"Very well," said Tony.
She walked quickly upstairs, went into her room, and sat down on the bed. A square of moonlight lay on the floor, and the moving shadows curtsied across it. They and the pines outside seemed to be nodding to her grotesquely under the moon—they seemed to be mocking her for her great illusion lost.
"Furlonger...." she repeated to herself. "Furlonger...."
A sick quake of rage was in her heart. Her feelings were still confused, but definite grievances stood out of the jumble. This man whom she had thought so much of—in school-girl language "had a rave on"—had deceived her, told her lies, acted them, and won by them ... well, the horrible thing was that she did not really know how much or how little he had won.
But worse still was the realisation that he had made her do unconsciously something she thought wrong. Like most girls of her age she had a cast-iron code of morals. When a school-girl sets out to be moral, there is no professor of ethics or minister of religion that can touch her—her morality has behind it all the enormous force of inexperience, it can neither stretch nor bend, and it breaks only at the risk of her whole spiritual life.
She was horrified to think she had given her friendship to a scoundrel, even though she had done it ignorantly. It was like befriending a girl who cheated or told tales. For her his crime had no attraction or interest—it was just a hideous blot and defilement. She had often heard the Wickham Rubber scandal discussed, and now store-housed memories came to appal her. Hundreds of people, most of them already poor, had been ruined and plunged into misery—widows with growing families, elderly spinsters with hard-gathered savings, poor old men with the terror of the workhouse closing on them with age, had trusted this Furlonger once and execrated him now. He was like that dreadful man in the Psalms, who laid wait to murder the innocent—"he doth ravish the poor when he getteth him into his den." And she had allowed this man to be her friend, she had confided her secrets to him, she had dreamed of him and prayed to meet him.... Tony's teeth and hands clenched, and her eyes grew miserable and hard.

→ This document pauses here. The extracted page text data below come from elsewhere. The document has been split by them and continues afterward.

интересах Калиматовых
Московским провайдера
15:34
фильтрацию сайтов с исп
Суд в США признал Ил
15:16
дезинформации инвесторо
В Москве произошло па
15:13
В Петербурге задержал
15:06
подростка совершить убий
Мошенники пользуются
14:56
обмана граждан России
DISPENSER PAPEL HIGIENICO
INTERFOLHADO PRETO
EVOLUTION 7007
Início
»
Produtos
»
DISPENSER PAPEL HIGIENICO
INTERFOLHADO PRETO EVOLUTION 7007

Then she began to wonder what had made Furlonger want her friendship. What had he and she in common? Somehow she could not for a moment believe that he had sought her out from unworthy motives. The fact would always remain that he had wanted her friendship, that he had not given her a word which was not kind or courteous, that he had come to her rescue in her hour of need ... the tears rushed to her eyes; that was the bitterest part of all—her memories of his kindliness and knight-errantry—pictures of East Grinstead, Swites Wood, Brambletye, Lingfield Park, and that little old cottage by Goatsluck Farm. Suddenly she found herself making up her mind not to join her father and mother in condemning him. She would take his part in the scene which she knew was at hand.

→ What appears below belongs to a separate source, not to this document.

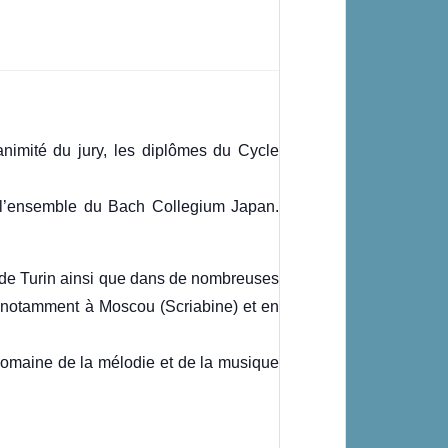
nimité du jury, les diplômes du Cycle
de l’ensemble du Bach Collegium Japan.
e de Turin ainsi que dans de nombreuses
, notamment à Moscou (Scriabine) et en
e domaine de la mélodie et de la musique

She soon heard her father calling her, and went down. He pointed into her mother's boudoir, a small room with French windows opening on the lawn. It was full of vague furniture and vague mixed colours, and it seemed to Tony as if she were swimming through it up to the couch where her mother lay. It never struck her as strange that her father should seem unable to deal with her himself, but should hand her over to this weak invalid, who lay with closed eyes in the lamplight.
"Now, I don't want a scene," she said, without opening them.
"Tony won't make a scene," said Sir Gambier; "she's a deep one."